ACTIVITY:
Although pictures appear in the data, the answer should contain only the lines from its start through the line with "Pedidos a Intendencia", written out exactly.

━━ GIVEN DATA

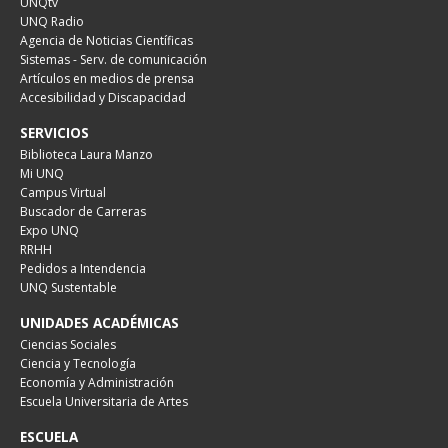
UNQtv
UNQ Radio
Agencia de Noticias Científicas
Sistemas - Serv. de comunicación
Artículos en medios de prensa
Accesibilidad y Discapacidad
SERVICIOS
Biblioteca Laura Manzo
Mi UNQ
Campus Virtual
Buscador de Carreras
Expo UNQ
RRHH
Pedidos a Intendencia
UNQ Sustentable
UNIDADES ACADÉMICAS
Ciencias Sociales
Ciencia y Tecnología
Economía y Administración
Escuela Universitaria de Artes
ESCUELA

━━━━

EXERCISE RESPONSE:
UNQtv
UNQ Radio
Agencia de Noticias Científicas
Sistemas - Serv. de comunicación
Artículos en medios de prensa
Accesibilidad y Discapacidad
SERVICIOS
Biblioteca Laura Manzo
Mi UNQ
Campus Virtual
Buscador de Carreras
Expo UNQ
RRHH
Pedidos a Intendencia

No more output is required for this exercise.